Sempre que se fala no tema “drogas”, logo vêm à tona discursos inflamados, invariavelmente centrados nesta ou naquela propriedade desta ou daquela substância. Rapidamente a discussão perde o foco, perdendo-se, também, a possibilidade de aprofundamento em um tema talvez ainda mais importante: políticas de drogas.
Falar em políticas de drogas não é falar sobre as drogas em si, seus efeitos, seus modos e contextos de uso. Não se trata, pois, de falar sobre os malefícios que o uso de drogas pode causar e nem de falar sobre se, idealmente, sonhamos com uma sociedade onde ninguém faça uso de substâncias psicoativas ou, ao contrário, se achamos que algumas drogas nos oferecem possibilidades de benefícios e não apenas malefícios. É claro que tais enfoques são, também, muito importantes e devem ser levados em conta. No entanto, parece que eles já têm seu espaço garantido e que a sociedade, em grande parte, já tomou consciência desses debates. O que falta é que esta mesma sociedade assuma um papel crítico e protagonize a discussão sobre que tipo de políticas devem ser empregadas na abordagem da questão complexa do uso de drogas. Ou seja, trata-se, aqui, a partir de uma leitura do que a realidade nos indica, de pensarmos acerca das formas pelas quais o Estado deve se envolver nessa questão.
Inicialmente, é preciso partir, nessa discussão, do fato incontestável de que seres humanos sempre usaram, continuam a usar e, tudo indica, futuramente também continuarão a fazer uso de uma vasta gama de substâncias que, muito diferentes entre si, guardam em comum a capacidade de agir sobre nosso organismo.
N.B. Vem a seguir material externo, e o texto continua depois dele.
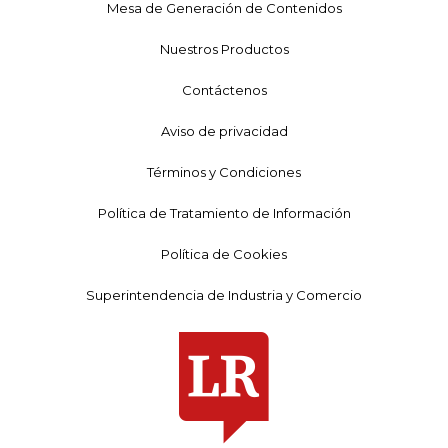
Mesa de Generación de Contenidos
Nuestros Productos
Contáctenos
Aviso de privacidad
Términos y Condiciones
Política de Tratamiento de Información
Política de Cookies
Superintendencia de Industria y Comercio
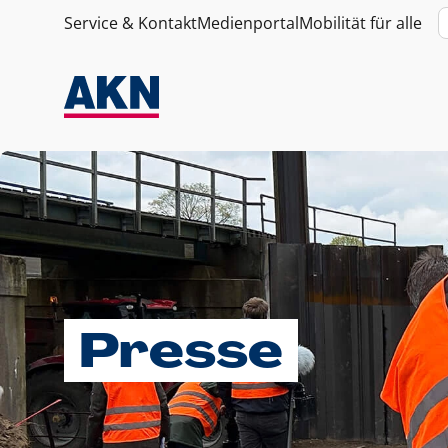
Service & Kontakt
Medienportal
Mobilität für alle
Presse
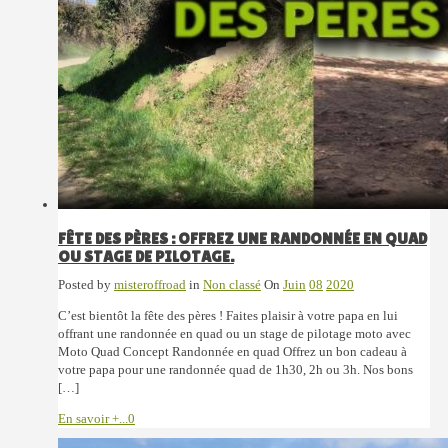
FÊTE DES PÈRES : OFFREZ UNE RANDONNÉE EN QUAD
OU STAGE DE PILOTAGE.
Posted by
misteroffroad
in
Non classé
On
Juin
08
2020
C’est bientôt la fête des pères ! Faites plaisir à votre papa en lui
offrant une randonnée en quad ou un stage de pilotage moto avec
Moto Quad Concept Randonnée en quad Offrez un bon cadeau à
votre papa pour une randonnée quad de 1h30, 2h ou 3h. Nos bons
[…]
En savoir +...
0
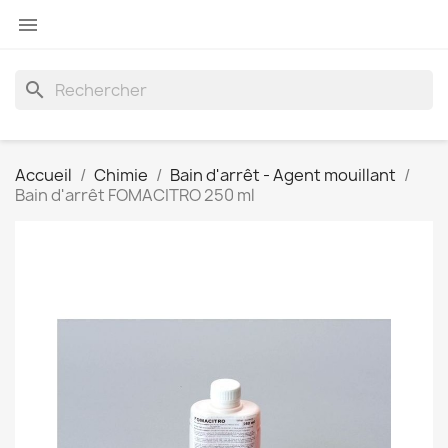

search
Accueil
Chimie
Bain d'arrêt - Agent mouillant
Bain d'arrêt FOMACITRO 250 ml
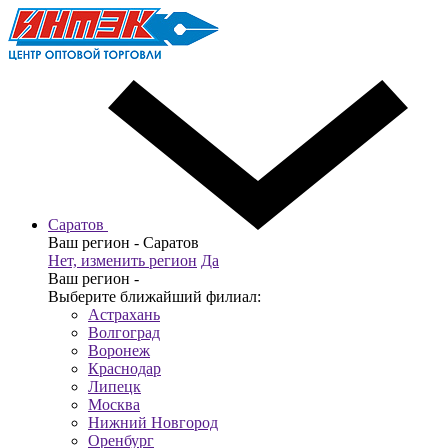
Саратов
Ваш регион -
Саратов
Нет, изменить регион
Да
Ваш регион -
Выберите ближайший филиал:
Астрахань
Волгоград
Воронеж
Краснодар
Липецк
Москва
Нижний Новгород
Оренбург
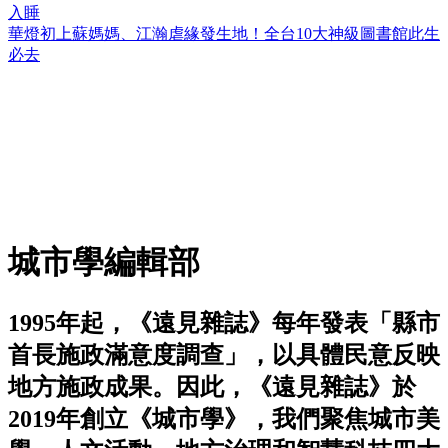
入睡
華燈初上蘇媽媽、江瀚虐緣發生地！全台10大神級圖書館此生
必去
城市學編輯部
1995年起，《遠見雜誌》每年發表「縣市
首長施政滿意度調查」，以具體民意反映
地方施政成果。因此，《遠見雜誌》於
2019年創立《城市學》，我們聚焦城市美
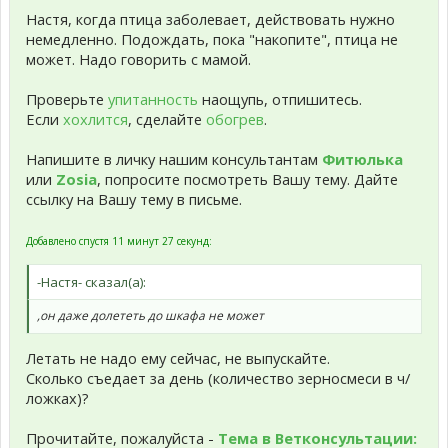
Настя, когда птица заболевает, действовать нужно
немедленно. Подождать, пока "накопите", птица не
может. Надо говорить с мамой.
Проверьте
упитанность
наощупь, отпишитесь.
Если
хохлится
, сделайте
обогрев
.
Напишите в личку нашим консультантам
Фитюлька
или
Zosia
, попросите посмотреть Вашу тему. Дайте
ссылку на Вашу тему в письме.
Добавлено спустя 11 минут 27 секунд:
-Настя- сказал(а):
,он даже долететь до шкафа не может
Летать не надо ему сейчас, не выпускайте.
Сколько съедает за день (количество зерносмеси в ч/
ложках)?
Прочитайте, пожалуйста -
Тема в Ветконсультации:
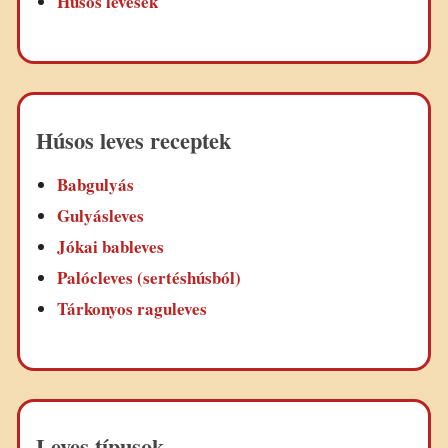
Húsos levesek
Húsos leves receptek
Babgulyás
Gulyásleves
Jókai bableves
Palócleves (sertéshúsból)
Tárkonyos raguleves
Leves típusok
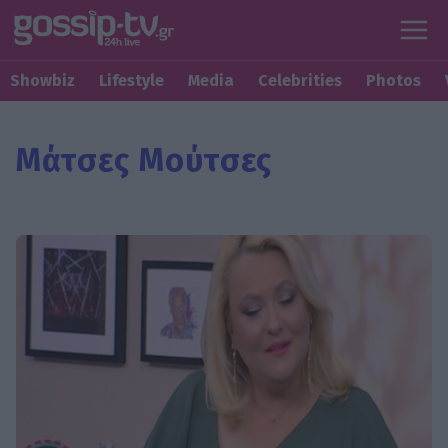
Showbiz
Lifestyle
Media
Celebrities
Photos
Μάτσες Μούτσες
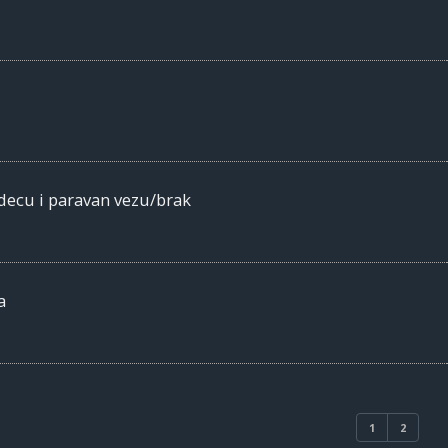
decu i paravan vezu/brak
a
1
2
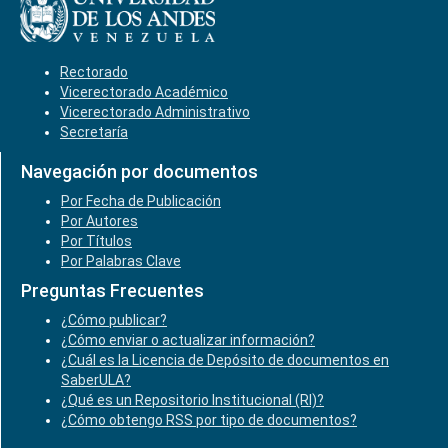
Rectorado
Vicerectorado Académico
Vicerectorado Administrativo
Secretaría
Navegación por documentos
Por Fecha de Publicación
Por Autores
Por Títulos
Por Palabras Clave
Preguntas Frecuentes
¿Cómo publicar?
¿Cómo enviar o actualizar información?
¿Cuál es la Licencia de Depósito de documentos en
SaberULA?
¿Qué es un Repositorio Institucional (RI)?
¿Cómo obtengo RSS por tipo de documentos?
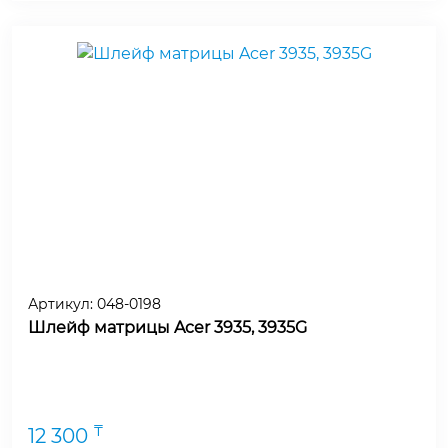
Артикул:
048-0198
Шлейф матрицы Acer 3935, 3935G
₸
12 300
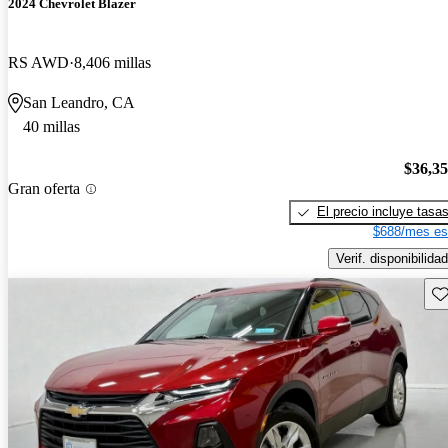
2024 Chevrolet Blazer
RS AWD
8,406 millas
San Leandro, CA
40 millas
$36,3
Gran oferta
El precio incluye tasa
$688/mes es
Verif. disponibilidad
Gu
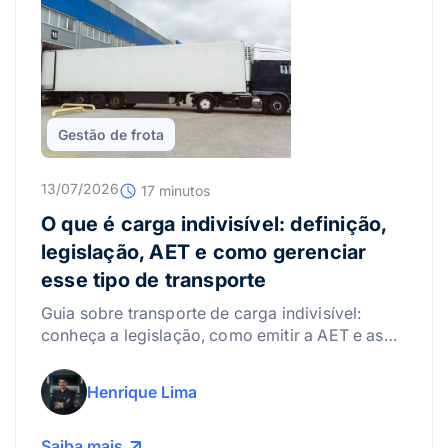
Gestão de frota
13/07/2026
17 minutos
O que é carga indivisível: definição,
legislação, AET e como gerenciar
esse tipo de transporte
Guia sobre transporte de carga indivisível:
conheça a legislação, como emitir a AET e as
melhores práticas para gerenciar riscos.
Henrique Lima
Saiba mais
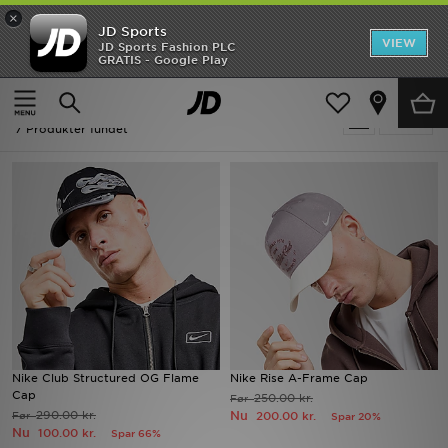
×
JD Sports
Hjem
VIEW
JD Sports Fashion PLC
GRATIS - Google Play
Hjem
Damer
Dametilbehør
Udsalg
Udsalg | Damer - Nike Dametilbehør
Tilpas
Nyheder
7 Produkter fundet
Herrer
Damer
Børn
Bestsellers
Brands
Nike Club Structured OG Flame
Nike Rise A-Frame Cap
Cap
250.00 kr.
Før
Fodbold
290.00 kr.
Nu
Før
200.00 kr.
Spar 20%
Nu
100.00 kr.
Spar 66%
Sport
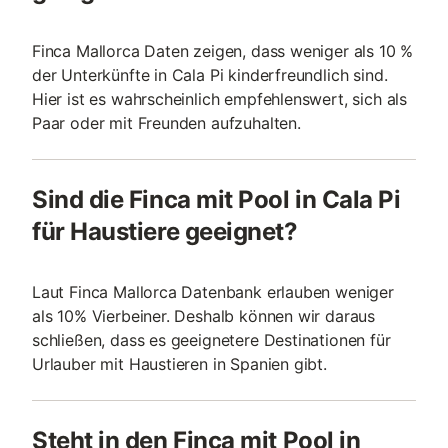
Finca Mallorca Daten zeigen, dass weniger als 10 %
der Unterkünfte in Cala Pi kinderfreundlich sind.
Hier ist es wahrscheinlich empfehlenswert, sich als
Paar oder mit Freunden aufzuhalten.
Sind die Finca mit Pool in Cala Pi
für Haustiere geeignet?
Laut Finca Mallorca Datenbank erlauben weniger
als 10% Vierbeiner. Deshalb können wir daraus
schließen, dass es geeignetere Destinationen für
Urlauber mit Haustieren in Spanien gibt.
Steht in den Finca mit Pool in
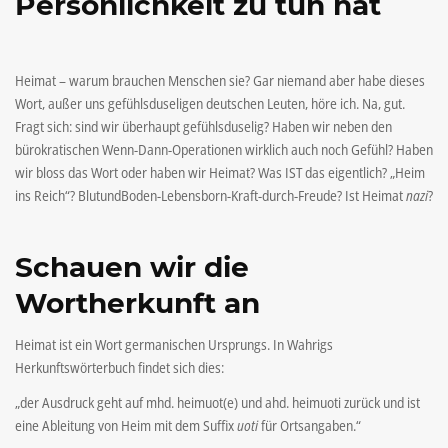
Persönlichkeit zu tun hat
Heimat – warum brauchen Menschen sie? Gar niemand aber habe dieses
Wort, außer uns gefühlsduseligen deutschen Leuten, höre ich. Na, gut.
Fragt sich: sind wir überhaupt gefühlsduselig? Haben wir neben den
bürokratischen Wenn-Dann-Operationen wirklich auch noch Gefühl? Haben
wir bloss das Wort oder haben wir Heimat? Was IST das eigentlich? „Heim
ins Reich“? BlutundBoden-Lebensborn-Kraft-durch-Freude? Ist Heimat
nazi
?
Schauen wir die
Wortherkunft an
Heimat ist ein Wort germanischen Ursprungs. In Wahrigs
Herkunftswörterbuch findet sich dies:
„der Ausdruck geht auf mhd.
heimuot(e)
und ahd.
heimuoti
zurück und ist
eine Ableitung von
Heim
mit dem Suffix
uoti
für Ortsangaben.“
Isto posto, trata-se de pensar sobre como o Estado deve se colocar, diante dessa realidade, no sentido de cumprir com sua razão de ser, ou seja, como ele deve agir para preservar, ao máximo, o bem comum.
As drogas que hoje conhecemos como de uso ilícito foram proibidas na primeira metade do século XX. A justificativa dessa medida foi a preservação da saúde das pessoas. Esperava-se, com a aplicação de penas àqueles que fizessem uso ou comerciassem essas substâncias, reduzir o seu consumo e, conseqüentemente, os danos às pessoas e à sociedade. Mais de meio século depois, nos confrontamos com a paradoxal situação de ver o consumo dessas drogas atingir níveis inimagináveis quando de sua proscrição, de modo que nos é lícito afirmar que nunca se usou tantas drogas quanto após a proibição. Mas os problemas e os paradoxos não param por aí. Com o aumento da demanda e a proibição da constituição de um mercado legal, no seio de uma sociedade capitalista, formou-se uma rede de comércio ilícito desses produtos, de modo a garantir sua chegada aos consumidores. Essa rede, operando sem qualquer forma de controle por parte do Estado, passou a regulamentar suas atividades por conta própria, dando origem a um processo de violência crescente nas grandes cidades brasileiras: na ausência de regulação oficial, partiu-se para a lei da selva, problema que foi agravado pela entrada das forças de segurança oficiais nesse combate, na inútil tentativa de impedir, pela via repressiva, que alguém que quer vender algo e alguém que quer comprar esse algo fizessem o negócio. Violência, como sempre acontece, gerou mais violência e o resultado disso está nos jornais, na televisão e no contundente recado do rapper MV Bill: milhares de mortes, absolutamente desnecessárias, de jovens sem qualquer perspectiva ou amparo de uma sociedade que lhes virou as costas. Milhares de mortes, é bom que se diga, ligadas diretamente à violência do tráfico e da repressão policial e não ao uso daquelas drogas que, lá no começo do século XX, foram proibidas para evitar mortes desnecessárias entre os nossos jovens. E aqui chegamos, novamente, ao ponto de partida: políticas de drogas.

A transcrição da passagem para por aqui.